To do: Once you find the line containing "Mountain Cup Sleeve" in the data below, copy it and each following line exactly, up to and including the line containing "Watermelon 1.93oz", and nothing else.

Provided entries:
________________
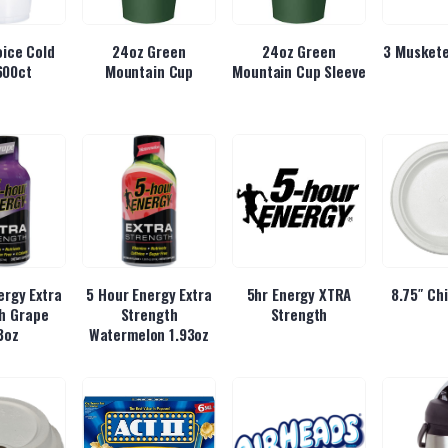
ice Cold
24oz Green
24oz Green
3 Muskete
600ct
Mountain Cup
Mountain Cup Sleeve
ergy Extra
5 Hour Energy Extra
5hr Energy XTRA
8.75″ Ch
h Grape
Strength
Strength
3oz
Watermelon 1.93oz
________________
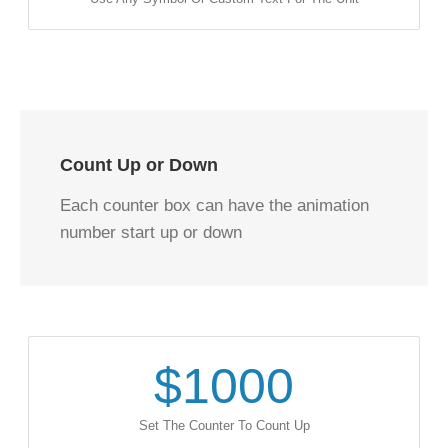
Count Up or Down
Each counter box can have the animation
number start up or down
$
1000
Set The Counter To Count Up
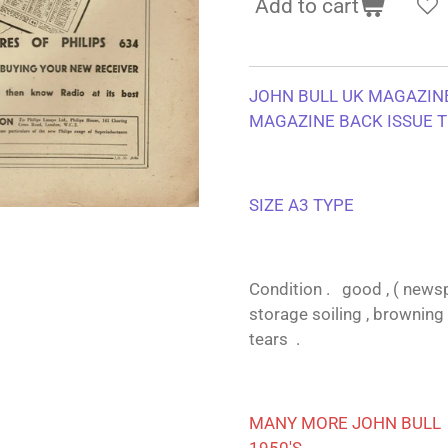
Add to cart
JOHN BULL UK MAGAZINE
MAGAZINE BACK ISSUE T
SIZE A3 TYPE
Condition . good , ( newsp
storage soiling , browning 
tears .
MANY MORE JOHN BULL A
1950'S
________________
Answer space:
Mountain Cup Sleeve
ergy Extra
5 Hour Energy Extra
5hr Energy XTRA
8.75″ Ch
h Grape
Strength
Strength
3oz
Watermelon 1.93oz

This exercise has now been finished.